If it was a different time and a different proposal and a different partnership from the federal government, then the Atlantic Loop might look like a more attractive piece to the overall solution. But it’s not looking like an attractive piece to the overall solution to Nova Scotians right now… If the cost of the Atlantic Loop is too much of a financial burden for Nova Scotians to bear, then we have to look at other alternatives.

As for those alternatives to the Atlantic Loop, which the province is exploring, Houston mentioned Bay of Fundy tidal power, potential offshore wind projects, and even nuclear reactors. Nova Scotians currently pay among the highest power bills in the country.

A white man with grey hair and wearing a blue suit stands in a foyer surrounded by reporters with face masks and holding microphones.
Premier Tim Houston. Credit: Jennifer Henderson

Still, the Examiner asked, what is it about the current proposal under discussion that Houston thinks is bad for ratepayers? Here is the rest of the email response from communications advisor Patricia Jreige at the Department of Natural Resources and Renewables:

The Atlantic Loop running overbudget is one of multiple risks we would bear that would need consideration. Our understanding is that cost overruns would be shared by Nova Scotia, New Brunswick, and to some degree, the federal government.

That’s important, big picture stuff. It also sounds as if details concerning who pays how much are still being sorted out. We will update this story when we get more information, because it’s unclear at the time of publication how the remaining $3 billion in estimated construction and interest costs would be funded or allocated on top of the $4.5 billion in loans.

Also, how much electricity would Hydro Quebec have that’s surplus to growing demands in its own province? How much would be available for export in long-term contracts? And just how much would the utility charge for its highly desirable renewable electricity? These remain significant unknowns prior to signing a commercial agreement.

Working out the deal

Last April, federal Intergovernmental Affairs Minister Dominic LeBlanc told CBC he hoped to have a deal by the end of June. But last week during a visit to Antigonish, Prime Minister Justin Trudeau indicated he hoped a deal could be worked out by the end of the summer. Emera president Scott Balfour indicated earlier this month that without a deal by June, closing coal plants by 2030 would not be realistic. And last year, after negotiations with Ottawa had slowed, New Brunswick premier Blaine Higgs said 2030 was an unrealistic deadline.

Previous reports indicate 550 MW of new renewable energy could flow to Nova Scotia once a new power line is built at the New Brunswick-Nova Scotia border.

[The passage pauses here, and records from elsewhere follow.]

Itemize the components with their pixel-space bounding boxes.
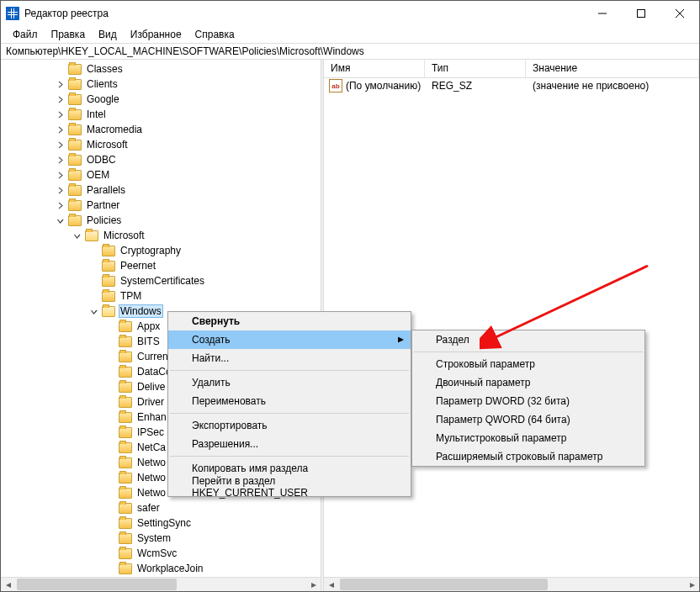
col-value[interactable]: Значение — [526, 60, 699, 77]
chevron-right-icon[interactable] — [51, 81, 68, 88]
scroll-right-icon[interactable]: ▸ — [685, 578, 699, 591]
chevron-right-icon[interactable] — [51, 172, 68, 179]
ctx-collapse[interactable]: Свернуть — [168, 312, 411, 330]
col-name[interactable]: Имя — [324, 60, 425, 77]
menubar: Файл Правка Вид Избранное Справка — [1, 26, 699, 43]
address-bar[interactable]: Компьютер\HKEY_LOCAL_MACHINE\SOFTWARE\Po… — [1, 43, 699, 60]
tree-item[interactable]: Macromedia — [1, 122, 321, 137]
tree-scrollbar-h[interactable]: ◂ ▸ — [1, 577, 321, 591]
tree-item[interactable]: Partner — [1, 198, 321, 213]
folder-icon — [68, 64, 82, 75]
tree-item-label: Peernet — [119, 260, 157, 272]
folder-icon — [119, 473, 132, 484]
ctx-new-binary[interactable]: Двоичный параметр — [412, 373, 644, 392]
tree-item-label: BITS — [135, 336, 162, 347]
ctx-new-multistring[interactable]: Мультистроковый параметр — [412, 429, 644, 447]
close-button[interactable] — [660, 1, 699, 26]
tree-item[interactable]: ODBC — [1, 152, 321, 167]
tree-item[interactable]: TPM — [1, 288, 321, 304]
tree-item[interactable]: Intel — [1, 107, 321, 122]
folder-icon — [68, 124, 82, 135]
list-row[interactable]: (По умолчанию)REG_SZ(значение не присвое… — [324, 78, 699, 93]
ctx-new-qword[interactable]: Параметр QWORD (64 бита) — [412, 410, 644, 429]
tree-item[interactable]: WorkplaceJoin — [1, 561, 321, 576]
chevron-right-icon[interactable] — [51, 187, 68, 194]
tree-item[interactable]: SystemCertificates — [1, 273, 321, 288]
folder-icon — [68, 140, 82, 151]
folder-icon — [102, 276, 115, 287]
ctx-new-string[interactable]: Строковый параметр — [412, 355, 644, 373]
tree-item[interactable]: OEM — [1, 167, 321, 182]
ctx-goto-hkcu[interactable]: Перейти в раздел HKEY_CURRENT_USER — [168, 478, 411, 496]
col-type[interactable]: Тип — [425, 60, 526, 77]
titlebar[interactable]: Редактор реестра — [1, 1, 699, 26]
scroll-left-icon[interactable]: ◂ — [1, 578, 15, 591]
ctx-export[interactable]: Экспортировать — [168, 416, 411, 435]
chevron-down-icon[interactable] — [68, 232, 85, 240]
tree-item-label: ODBC — [85, 154, 118, 166]
ctx-rename[interactable]: Переименовать — [168, 392, 411, 410]
tree-item[interactable]: Parallels — [1, 182, 321, 198]
menu-edit[interactable]: Правка — [45, 27, 93, 42]
tree-item[interactable]: WcmSvc — [1, 546, 321, 561]
ctx-permissions[interactable]: Разрешения... — [168, 435, 411, 453]
minimize-button[interactable] — [583, 1, 622, 26]
tree-item[interactable]: Clients — [1, 77, 321, 92]
tree-item[interactable]: Microsoft — [1, 137, 321, 152]
tree-item-label: Driver — [135, 396, 166, 408]
ctx-create[interactable]: Создать — [168, 330, 411, 349]
chevron-down-icon[interactable] — [85, 308, 102, 315]
cell-value: (значение не присвоено) — [526, 80, 699, 92]
annotation-arrow — [480, 259, 656, 352]
tree-item-label: Parallels — [85, 184, 127, 196]
list-scrollbar-h[interactable]: ◂ ▸ — [324, 577, 699, 591]
tree-item[interactable]: safer — [1, 500, 321, 515]
folder-icon — [68, 170, 82, 181]
folder-icon — [119, 442, 132, 453]
folder-icon — [119, 336, 132, 347]
svg-marker-4 — [398, 337, 404, 343]
chevron-right-icon[interactable] — [51, 141, 68, 149]
chevron-down-icon[interactable] — [51, 217, 68, 225]
tree-item[interactable]: Google — [1, 92, 321, 107]
menu-file[interactable]: Файл — [6, 27, 45, 42]
folder-icon — [119, 533, 132, 544]
tree-item-label: TPM — [119, 290, 143, 302]
scroll-right-icon[interactable]: ▸ — [306, 578, 321, 591]
tree-item[interactable]: System — [1, 531, 321, 546]
ctx-new-expandstring[interactable]: Расширяемый строковый параметр — [412, 447, 644, 466]
chevron-right-icon[interactable] — [51, 96, 68, 103]
menu-view[interactable]: Вид — [92, 27, 124, 42]
folder-icon — [119, 457, 132, 468]
folder-icon — [85, 230, 98, 241]
tree-item[interactable]: Peernet — [1, 258, 321, 273]
tree-item[interactable]: Classes — [1, 61, 321, 77]
folder-icon — [68, 94, 82, 105]
maximize-button[interactable] — [622, 1, 660, 26]
tree-item-label: Google — [85, 93, 121, 105]
folder-icon — [68, 215, 82, 226]
tree-item[interactable]: SettingSync — [1, 515, 321, 531]
tree-item[interactable]: Policies — [1, 213, 321, 228]
folder-icon — [119, 563, 132, 574]
menu-favorites[interactable]: Избранное — [124, 27, 188, 42]
ctx-delete[interactable]: Удалить — [168, 373, 411, 392]
folder-icon — [119, 397, 132, 408]
chevron-right-icon[interactable] — [51, 111, 68, 119]
chevron-right-icon[interactable] — [51, 126, 68, 134]
tree-item-label: Microsoft — [85, 139, 130, 151]
list-header[interactable]: Имя Тип Значение — [324, 60, 699, 78]
chevron-right-icon[interactable] — [51, 156, 68, 164]
ctx-find[interactable]: Найти... — [168, 349, 411, 367]
ctx-new-dword[interactable]: Параметр DWORD (32 бита) — [412, 392, 644, 410]
tree-item-label: Partner — [85, 199, 121, 211]
tree-item[interactable]: Microsoft — [1, 228, 321, 243]
chevron-right-icon[interactable] — [51, 202, 68, 209]
folder-icon — [102, 261, 115, 272]
tree-item[interactable]: Cryptography — [1, 243, 321, 258]
scroll-left-icon[interactable]: ◂ — [324, 578, 338, 591]
folder-icon — [68, 109, 82, 120]
menu-help[interactable]: Справка — [188, 27, 241, 42]
tree-item-label: SettingSync — [135, 517, 193, 529]
tree-item-label: OEM — [85, 169, 111, 181]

That’s about 100 MW more than the capacity of the Maritime Link, the undersea cable that delivers renewable energy from Muskrat Falls via Newfoundland to Cape Breton. After years of delays and ongoing software issues, those deliveries from Muskrat Falls have increased the amount of electricity Nova Scotia gets from renewable sources. In 2023, it has risen from 30% to more than 40%.

An additional 10% of market-priced energy from Muskrat Falls could flow to Nova Scotia if and when General Electric gets its software issues sorted out on the transmission system connecting Labrador with Newfoundland. That portion of the transmission system is known as the Labrador Island Link, and is partially owned by Emera. No firm estimate has been provided for when that extra 10% of green power might arrive.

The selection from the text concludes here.